The problem of commputability has been with computer scientists and other types for some time.
Norbert Blum, a distinguished mathematician, appears to have made progress on the problem. I am not a computer scientist, but John Baez (mathematical physicist) has a good blog on the subject here -> Norbert Blum on P versus NP.
I add some fairy-wheels here.
The author has published a preprint – that means that experts still need to referee the paper, but the author has made it available to the rest of us in the meantime. A lot of preprints are published that do not pass muster. Nevertheless this paper seems to have cleared the initial BS filters.
What he has done, in best mathematical tradition, is partition the set of possible problems as being NP-Hard, HP-Complete, NP and P (Left Hand Side) and not just the two alternatives of the Right Hand Side.
So what problems are we talking about and what does P and N mean?
First, problems of type NP are computational problems can be solved in nondeterministic polynomial time – that means there is some number α, such that solving a problem takes less than tα where “t” is time.

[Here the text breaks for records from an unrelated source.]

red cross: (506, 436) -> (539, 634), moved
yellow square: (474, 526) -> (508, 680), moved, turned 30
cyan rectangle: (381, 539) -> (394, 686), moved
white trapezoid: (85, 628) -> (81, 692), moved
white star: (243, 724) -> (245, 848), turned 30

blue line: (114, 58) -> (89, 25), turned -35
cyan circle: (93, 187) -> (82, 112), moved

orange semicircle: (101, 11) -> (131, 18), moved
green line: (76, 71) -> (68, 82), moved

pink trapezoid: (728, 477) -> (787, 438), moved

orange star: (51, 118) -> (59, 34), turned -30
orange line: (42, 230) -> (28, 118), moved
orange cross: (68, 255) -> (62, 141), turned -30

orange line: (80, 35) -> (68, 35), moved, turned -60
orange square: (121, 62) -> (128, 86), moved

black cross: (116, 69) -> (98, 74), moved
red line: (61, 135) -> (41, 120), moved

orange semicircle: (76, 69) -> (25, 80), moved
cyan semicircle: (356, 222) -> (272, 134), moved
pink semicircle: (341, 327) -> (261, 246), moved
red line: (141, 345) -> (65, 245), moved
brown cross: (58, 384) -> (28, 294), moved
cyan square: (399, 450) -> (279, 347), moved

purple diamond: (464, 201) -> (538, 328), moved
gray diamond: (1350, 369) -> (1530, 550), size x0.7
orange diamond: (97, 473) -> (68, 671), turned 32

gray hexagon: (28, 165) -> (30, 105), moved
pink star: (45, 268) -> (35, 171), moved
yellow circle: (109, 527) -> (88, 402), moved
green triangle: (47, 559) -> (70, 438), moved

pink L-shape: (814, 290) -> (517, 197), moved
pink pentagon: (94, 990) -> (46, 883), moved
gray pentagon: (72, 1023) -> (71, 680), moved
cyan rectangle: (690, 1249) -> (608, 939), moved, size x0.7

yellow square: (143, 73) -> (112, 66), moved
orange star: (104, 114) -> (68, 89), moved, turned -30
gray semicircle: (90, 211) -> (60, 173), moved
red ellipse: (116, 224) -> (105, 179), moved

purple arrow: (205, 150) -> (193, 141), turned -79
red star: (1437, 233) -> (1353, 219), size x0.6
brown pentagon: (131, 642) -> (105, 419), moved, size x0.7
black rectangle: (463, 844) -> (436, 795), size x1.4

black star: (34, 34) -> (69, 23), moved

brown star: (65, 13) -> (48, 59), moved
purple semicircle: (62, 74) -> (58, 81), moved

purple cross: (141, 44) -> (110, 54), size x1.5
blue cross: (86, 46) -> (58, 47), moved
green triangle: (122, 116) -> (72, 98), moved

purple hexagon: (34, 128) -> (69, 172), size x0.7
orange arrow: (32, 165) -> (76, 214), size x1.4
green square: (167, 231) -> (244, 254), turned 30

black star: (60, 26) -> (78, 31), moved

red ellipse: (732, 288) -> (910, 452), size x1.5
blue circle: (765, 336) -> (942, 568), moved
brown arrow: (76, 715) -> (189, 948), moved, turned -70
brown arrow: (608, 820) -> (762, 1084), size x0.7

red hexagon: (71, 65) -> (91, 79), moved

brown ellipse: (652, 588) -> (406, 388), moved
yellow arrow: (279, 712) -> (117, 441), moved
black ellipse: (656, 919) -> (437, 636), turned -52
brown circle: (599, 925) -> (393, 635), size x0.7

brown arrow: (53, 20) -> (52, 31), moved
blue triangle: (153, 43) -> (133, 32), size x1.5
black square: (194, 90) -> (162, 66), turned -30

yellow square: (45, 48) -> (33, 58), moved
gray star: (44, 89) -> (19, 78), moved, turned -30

Thus a problem that can be solved in time t is better than a problem that can be solved in time t2. The next step is to understand that any problem that can be solved in time tn is much quicker than et.
(Yes you can add some scalar factor like 0.00001 to damp the exponential time. But for t large enough, the wookie always gets you.)
NP-complete problems are the set of problems whose solutions can be verified in polynomial time.
At a conference in 1971 the question of whether all NP-complete problems were solvable in polynomial time was framed. This question is represented as P=NP, that is, is whether the set of problems that can be verified in polynomial time are also solvable in polynomial time.
This is now one of the great unsolved problems of mathematics and profoundly affects algorithm design in computation.
So what kind of problems? For example, the travelling salesman problem: “Given a list of cities and the distances between each pair of cities, what is the shortest possible route that visits each city exactly once and returns to the origin city?” This is for example useful in the airline industry. Another example is the graph colouring problem, which asks whether there is a way of colouring the vertices of a graph so that that no two adjacent vertices share the same colour, for a certain minimal number of colours.
Solving these problems is easy on a case by case basis – the problem is finding a general solution.
Back to the problem at hand – it looks as though NP complete problems are not all P.
That is, there are some problems that we can show that the proof is correct if we get given one; but finding this proof is not so easy.
(But there was a recent similar proof that had an error. So we wait for the egg-heads to say yay or nay.)